[What to work on]:
Every line in the data below from the one containing "estos últimos hay" down to the one containing "preguntas y fotos de las blogueras.", both included, must be retyped exactly; no other line is to appear.

### Supplied entries ###

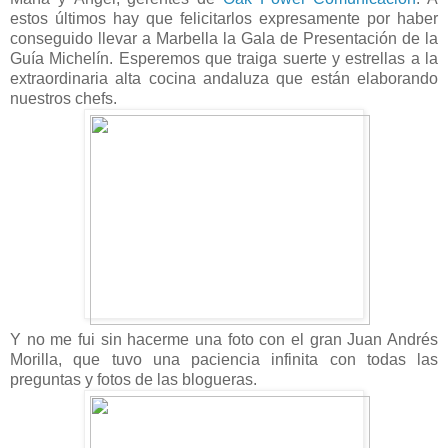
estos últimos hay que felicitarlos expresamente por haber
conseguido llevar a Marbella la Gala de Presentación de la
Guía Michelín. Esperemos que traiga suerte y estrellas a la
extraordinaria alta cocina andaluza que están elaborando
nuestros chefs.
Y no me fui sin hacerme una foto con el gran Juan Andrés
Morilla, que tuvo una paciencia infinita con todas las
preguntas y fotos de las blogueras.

###
### Supplied entries ###

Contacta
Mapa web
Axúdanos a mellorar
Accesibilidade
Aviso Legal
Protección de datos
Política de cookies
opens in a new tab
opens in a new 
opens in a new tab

###
### Supplied entries ###

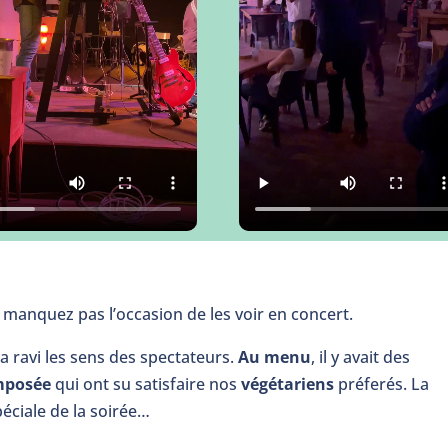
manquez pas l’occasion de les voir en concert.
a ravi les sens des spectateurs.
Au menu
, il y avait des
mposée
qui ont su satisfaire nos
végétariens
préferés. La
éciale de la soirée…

###

[Task answer]:
estos últimos hay que felicitarlos expresamente por haber
conseguido llevar a Marbella la Gala de Presentación de la
Guía Michelín. Esperemos que traiga suerte y estrellas a la
extraordinaria alta cocina andaluza que están elaborando
nuestros chefs.
Y no me fui sin hacerme una foto con el gran Juan Andrés
Morilla, que tuvo una paciencia infinita con todas las
preguntas y fotos de las blogueras.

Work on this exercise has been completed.